Obese patients will often ask a primary care physician, whether they should have one of these procedures, and, if so, where. These questions have always been hard to answer. Population-based registries, as described in the report, should go a long way toward producing the right answer to that question. Patients now want to know the procedure and facility-based risks and benefits. Just as the future of medicine is the personalization of diagnosis and treatment, so too the future of decision support is to increasingly provide information tailored to the person and his or her healthcare environment.
As the scope and quality of surgical care continues to advance, there is still much that remains to be done to optimize care for patients. For many conditions, surgery is one of several care options, and in some instances, there are several types of surgical procedures available. Research into the effectiveness and adverse effects of a surgical procedure compared to alternatives is often incomplete. While quality has generally improved over time, outcomes can differ across hospitals and surgeons. Too often, treatment options, whether medical or surgical, are recommended without patients fully understanding the choices and participating in the decision; and these recommendations can vary markedly from one physician to the next. Finally, the costs of care continue to rise and often differ across health care systems, even the most reputable and prestigious. Why can the “best” surgical care at one academic medical center cost twice as much as another?
One important development in measuring care has been the development of clinical registries. These registries are used to study the clinical characteristics and outcomes of patients undergoing surgery and have supported many quality improvement initiatives such as this report.
This report discusses the growing problem of obesity in the U.S. population and shows different approaches to its treatment over time and by region. It focuses on the surgical treatment of obesity, including the decision to use surgery, the technical quality of surgical care, and patient outcomes. The trends and regional variation presented in this report reflect a combination of factors: the rise of obesity rates; the development of new therapies, particularly less invasive and more effective surgical techniques; and evolving policies related to safety and insurance coverage.
Surgical therapy, while more invasive, is also more efficacious. In bariatric surgery, the gastrointestinal tract (the stomach and/or intestines) is modified or reconstructed to promote weight loss. Many of the initial procedures performed by surgeons—such as jejunocolic bypass, jejunoileal bypass, and vertical banded gastroplasty—had significant adverse effects and have been abandoned. Currently, the most common bariatric, or weight-loss, procedures currently offered to patients are adjustable gastric banding, sleeve gastrectomy, and Roux-en-Y gastric bypass. In the past, a traditional open surgical approach was used for these procedures, but the overwhelming majority of bariatric surgery today is performed via laparoscopy, using small cameras and instruments inserted into the abdomen in a less invasive approach.

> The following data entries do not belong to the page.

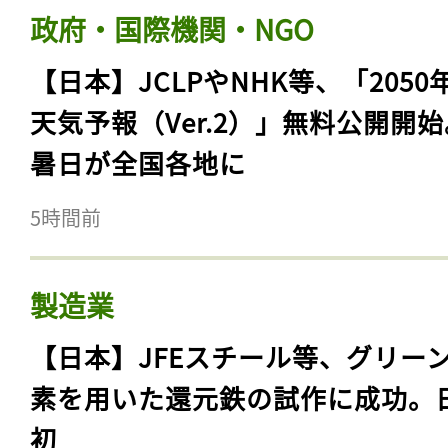
政府・国際機関・NGO
【日本】JCLPやNHK等、「2050
天気予報（Ver.2）」無料公開開
暑日が全国各地に
5時間前
製造業
【日本】JFEスチール等、グリー
素を用いた還元鉄の試作に成功。
初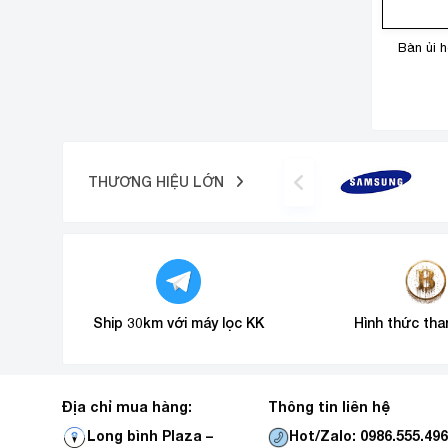
Bàn ủi 
THƯƠNG HIỆU LỚN
Ship 30km với máy lọc KK
Hình thức tha
Địa chỉ mua hàng:
Thông tin liên hệ
Hot/Zalo: 0986.555.49
Long bình Plaza –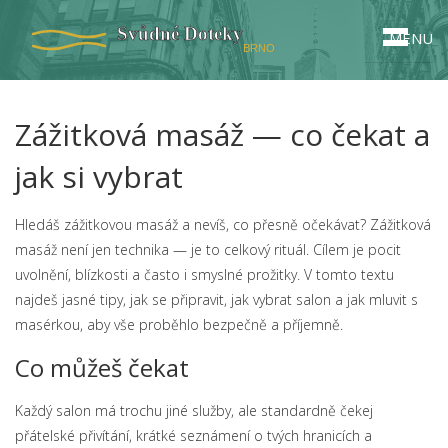
MENU
Zážitková masáž — co čekat a
jak si vybrat
Hledáš zážitkovou masáž a nevíš, co přesně očekávat? Zážitková
masáž není jen technika — je to celkový rituál. Cílem je pocit
uvolnění, blízkosti a často i smyslné prožitky. V tomto textu
najdeš jasné tipy, jak se připravit, jak vybrat salon a jak mluvit s
masérkou, aby vše proběhlo bezpečně a příjemně.
Co můžeš čekat
Každý salon má trochu jiné služby, ale standardně čekej
přátelské přivítání, krátké seznámení o tvých hranicích a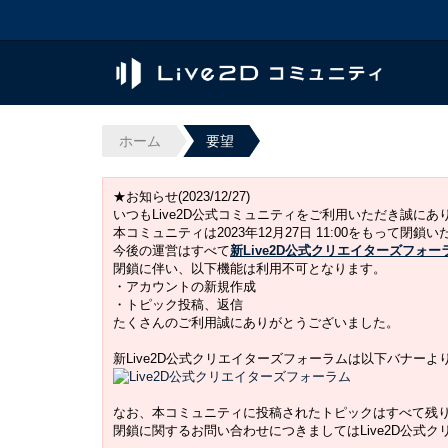
ホーム
要望
★お知らせ(2023/12/27)
いつもLive2D公式コミュニティをご利用いただき誠に
本コミュニティは2023年12月27日 11:00をもって閉鎖
今後の運営はすべて
新Live2D公式クリエイターズフォー
閉鎖に伴い、以下機能は利用不可となります。
・アカウントの新規作成
・トピック投稿、返信
たくさんのご利用誠にありがとうございました。
新Live2D公式クリエイターズフォーラムは以下バナー
なお、本コミュニティに投稿されたトピックはすべて残
閉鎖に関するお問い合わせにつきましてはLive2D公式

Numerous reviews of bariatric surgery outcomes report that substantial and sustained weight loss can be achieved following surgery in most study patients. Further, a majority of bariatric surgery patients experience complete resolution of many weight-related comorbidities, including diabetes, hypertension, hyperlipidemia, and obstructive sleep apnea. Patients have also reported improvements in their quality of life, especially in aspects such as depression, functional status, and self-esteem.
However, surgery is not without risk. A small number of patients do not experience sustained weight loss. While most patients have few problems related to surgery, nearly 10% are readmitted to the hospital in the period following the procedure. Risks of two complications after surgery are: (1) a small number of patients (3-5%) experience infection at the surgical site; many of these patients will need another surgical procedure and (2) mortality after bariatric surgery, which is very low, occurring on average in 1 out of 300 patients. Helping patients to understand these risks—especially the uncommonly low ones—is a major goal of this report.
When bariatric surgery is medically appropriate, the next question is whether it is the right choice for a patient. Arriving at an informed, high-quality decision involves three requirements: 1) the patient receives balanced information in a format that is understandable; 2) the patient has the opportunity to clarify his or her values and preferences related to the options; and 3) the patient is invited into the decision making process. Together, this process is known as shared decision-making and is often facilitated by decision aids.
New attention has been focused on the events that follow surgery, especially among patients undergoing surgical care for obesity. Hospital readmission rates are carefully scrutinized, as are events that occur after discharge, such as close follow-up with primary care physicians or the surgical team itself. This report shows the variations in readmission risk and in follow-up with a primary care physician for Medicare patients treated with surgical therapy for obesity. The national average 30-day readmission rate following bariatric surgery was 8.3% during 2007-11; during that same period, on average, 39.5% of patients had a follow-up visit with a primary care physician within 30 days of bariatric surgery.